Sans minimiser la portée épistémologique de cet essai érudit sur les cartes de géographie et la cartographie, et compte tenu de la propre reconnaissance de sa dette de la part de l'auteur, l'on peut affirmer que sa démarche dérive de : _Critique de la Raison cartographique_, « livre extrêmement savant qui brasse histoire, histoire de l'art, littérature, philosophie, connaissances bibliques » par Gunnar Olson. Ce dernier pose en effet la thèse fondamentale de cet ouvrage-ci : que l'imagination, et non une quelconque prétention scientiste, est nécessaire aussi bien à la production qu'à l'intelligence des cartes, conformément à un certain « ordre du monde » fondé sur une idéologie et sur un pouvoir spécifiques. Olson, cité par Tiberghien dès les premières pages de l'« Ouverture » précise : « […] sans imagination, il n'y aurait jamais de cartes, car la caractéristique commune aux cartes et à l'imagination c'est qu'elles me font savoir non seulement où je suis, mais aussi d'où je viens et où je dois aller. » (cit. p. 20).

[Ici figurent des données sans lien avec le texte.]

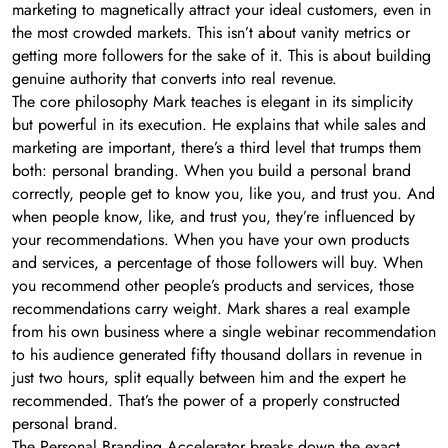
marketing to magnetically attract your ideal customers, even in
the most crowded markets. This isn’t about vanity metrics or
getting more followers for the sake of it. This is about building
genuine authority that converts into real revenue.
The core philosophy Mark teaches is elegant in its simplicity
but powerful in its execution. He explains that while sales and
marketing are important, there’s a third level that trumps them
both: personal branding. When you build a personal brand
correctly, people get to know you, like you, and trust you. And
when people know, like, and trust you, they’re influenced by
your recommendations. When you have your own products
and services, a percentage of those followers will buy. When
you recommend other people’s products and services, those
recommendations carry weight. Mark shares a real example
from his own business where a single webinar recommendation
to his audience generated fifty thousand dollars in revenue in
just two hours, split equally between him and the expert he
recommended. That’s the power of a properly constructed
personal brand.
The Personal Branding Accelerator breaks down the exact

Si l'ancrage de l'auteur est fondamentalement historico-artistique, comme le témoigne la richesse des illustrations composées de cartes, mappemondes mais aussi d'une foison d'oeuvres d'art contemporaines, avec une attention particulière au
Land Art, une étude soignée est consacrée à la sémiologie de l'imagination à ne pas placer en opposition avec le savoir (chap. Ier) et à celle des types d'imaginaire – profane et sacré qui se sont alternés dans
L Histoire (chap. II). Une telle étude permet de réfuter l'idée simpliste que l'étrangeté voire les excentricités des cartes anciennes, en particulier médiévales – comme celle de placer en haut de la page l'Orient au lieu du Septentrion – seraient dues à un savoir géographique imparfait ou à une prédilection pour les récits fabuleux au détriment d'une cartographie scientifique rigoureuse. En vérité, il est démontré que des présupposés conscients ou inconscients sont toujours à l'oeuvre lors de la production d'une carte, reflétés par les codes sémiotiques en vigueur. La dimension imaginaire comme mode d'appréhension de l'espace intervient donc toujours et dans l'ensemble des « éléments constitutifs » d'une carte (chap. III) : le cadre constructif, les lignes de mesure et d'orientation, les lignes d'intensité et de rythme, les projections et même l'échelle – à même de rendre apparent ou d'occulter tel ou tel autre phénomène. Enfin, un long chap. terminal (IV) porte l'intitulé suggestif de « Figurations » qui laisse présager l'amplitude de l'esthétique dans les conventions et les codifications des cartes, et qui de surcroît offre une variété inattendue d'oeuvres figuratives et même littéraires que l'on n'associe pas de prime abord à la géographie, comme les travaux sur l'espace « psychogéographique » de l'Internationale situationniste et à l'instar de tout ce qui, dans les siècles, relève des différents types de cartes mnémoniques. Ce chap. « Figurations » est lui-même divisé en quatre sous-parties : A. Figurations de l'infigurable ; B. Les limites des mondes connus ; C. L'espace comme figure du temps ; D. Indicateurs, traces et sismographes du corps en mouvement. La conclusion : « Pour ne pas finir : L'Orange céléste : l'imaginaire en suspension » ouvre sur des considérations plus explicitement politiques de l'imaginaire cartographique, s'appuyant notamment sur la réflexion de
Cornélius Castoriadis à qui est dû le concept d'« ordre du monde » élaboré et défini par chaque société.
La variété des sources convoquées, l'évidence de la démonstration d'une thèse pourtant inattendue, la richesse de l'information présentée de manière réjouissante bien qu'exigeante ainsi que les illustrations rendent cette lecture très agréable même pour un lecteur profane en esthétique, en épistémologie et en sémiologie. Personnellement, j'ai cru comprendre certaines raisons qui justifient la fascination, l'attraction hypnotique que les cartes de géographie ont toujours exercé sur moi et sur plusieurs de mes proches.